Il s’agit de la Sud-africaine Swazi Tshabalala, du Sénégalais Amadou Hott, du Mauritanien Sidi ould Tah, du Zambien Samuel Munzele Maimbo et du Tchadien Mahamat Abaas Tolli. Le Béninois, Romuald Wadagni, l’un des premiers à annoncer sa candidature et sérieux candidat à la succession au Nigérian Akinwumi Adesina, s’est désisté à la dernière minute.

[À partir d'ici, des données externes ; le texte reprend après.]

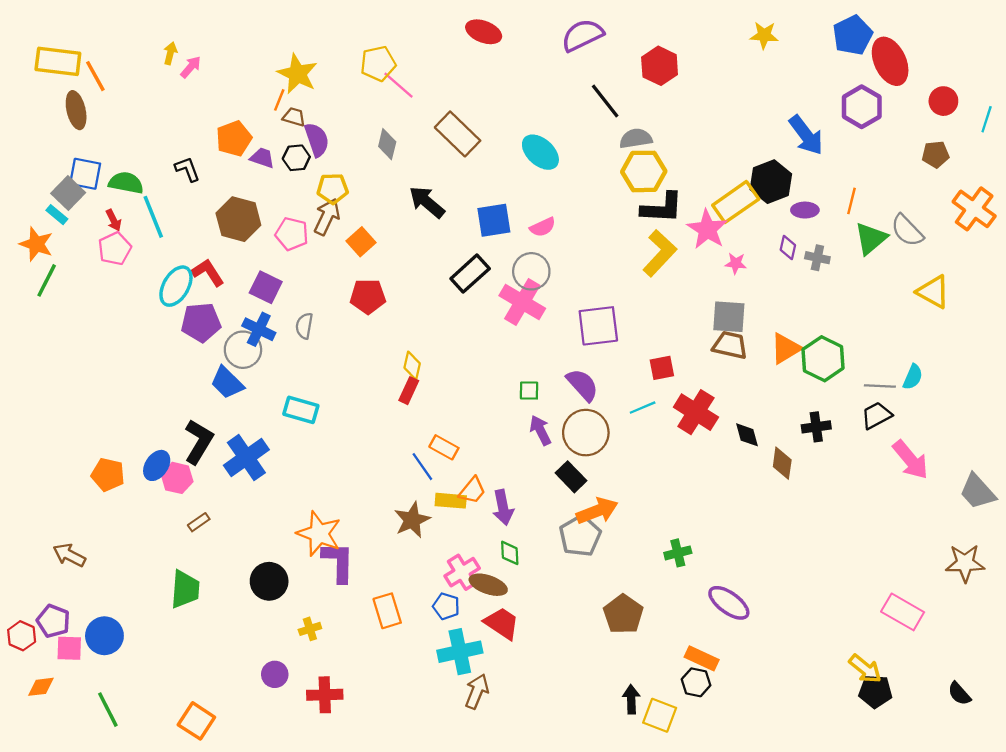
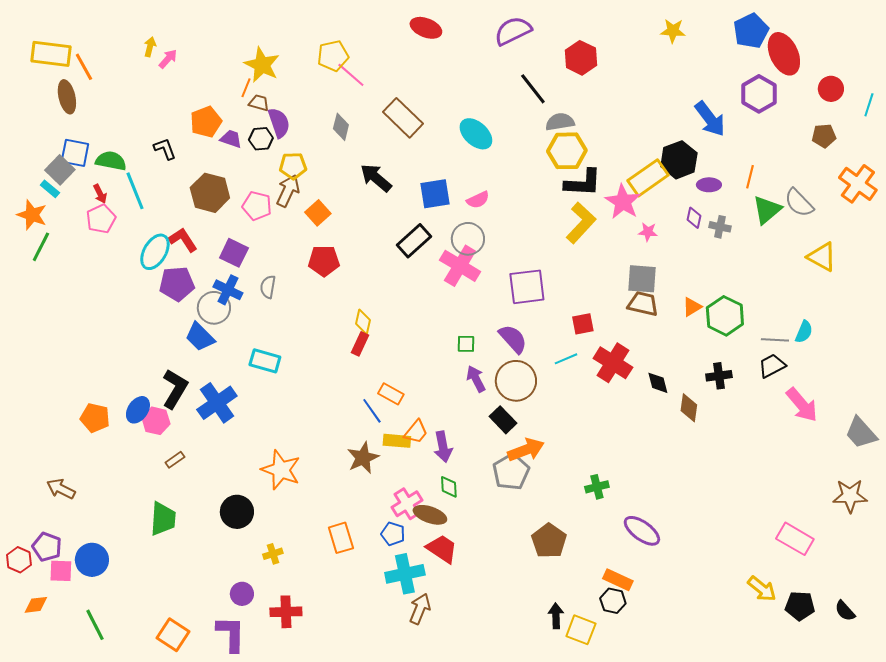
orange triangle: (786, 349) -> (692, 307), size x0.7
purple L-shape: (338, 562) -> (231, 634), moved
black pentagon: (875, 691) -> (800, 606), moved

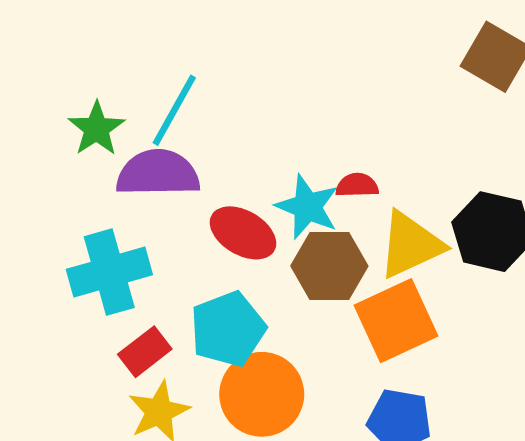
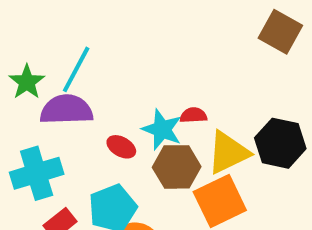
red ellipse: (243, 233) -> (121, 147), size x0.7

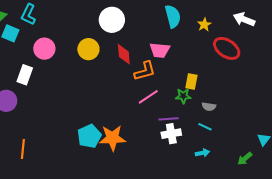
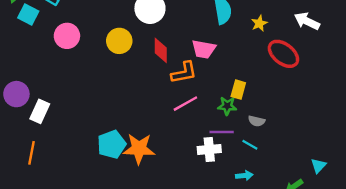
white rectangle: (25, 75) -> (40, 111), moved
purple line: (168, 119) -> (222, 132), moved

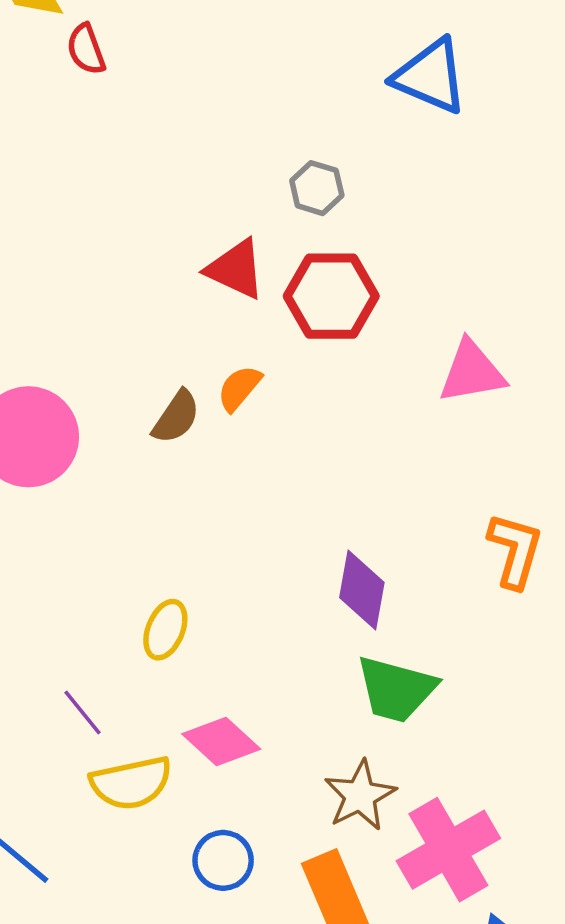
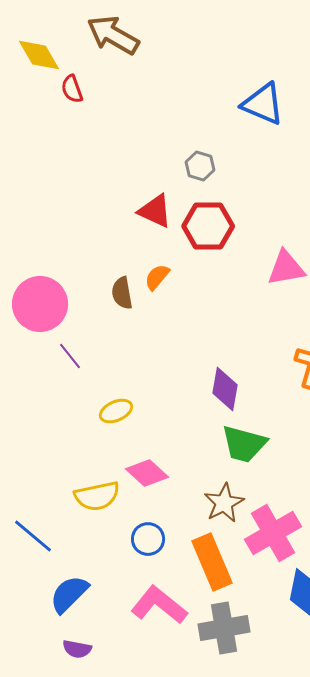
brown semicircle: (176, 417) -> (122, 293), turned 136
yellow ellipse: (165, 630) -> (116, 411), turned 44
purple line: (82, 713) -> (70, 356), moved

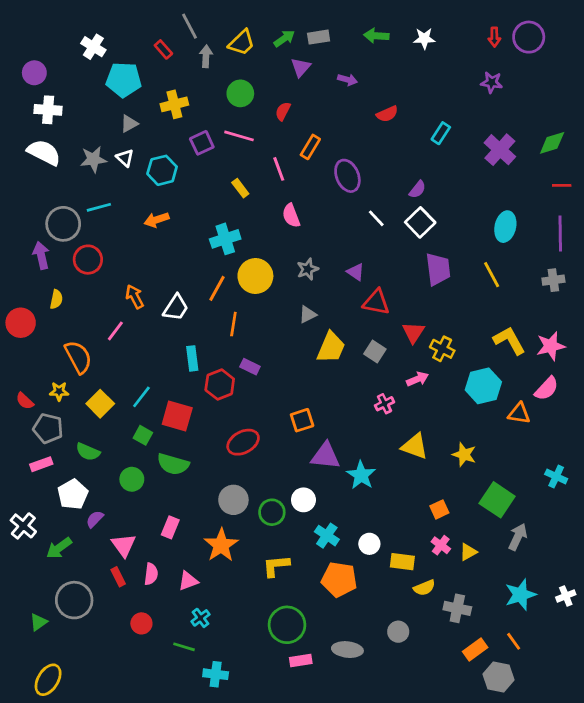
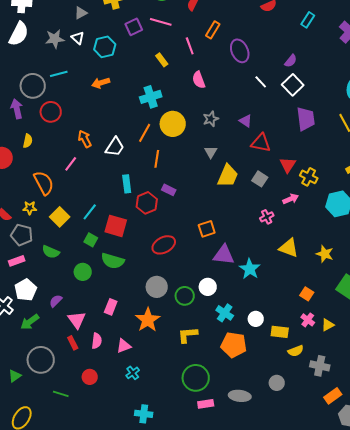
white semicircle: (44, 152) -> (19, 34), turned 90
gray triangle: (308, 314) -> (211, 152), turned -32
white pentagon: (73, 494) -> (26, 290), moved
orange square: (439, 509) -> (307, 294), turned -32
green line: (184, 647) -> (61, 394), moved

Si le Zambien Samuel Munzele Maimbo et le Sénégalais Amadou Hott partaient jusqu’à présent favoris, la situation semble avoir un peu évolué. La présence de la Sud-africaine Swazi Tshabalal, vice-présidente principale de la BAD jusqu’à sa récente démission, va diviser les soutiens du Zambien. Certains pensent que l’un des deux candidats d’Afrique australe sera contraint de se désister. Quant à Hott, sa campagne peine à démarrer. De plus, il ne semble pas, pour le moment, bénéficier du soutien des pays qui pèseront le jour de l’élection.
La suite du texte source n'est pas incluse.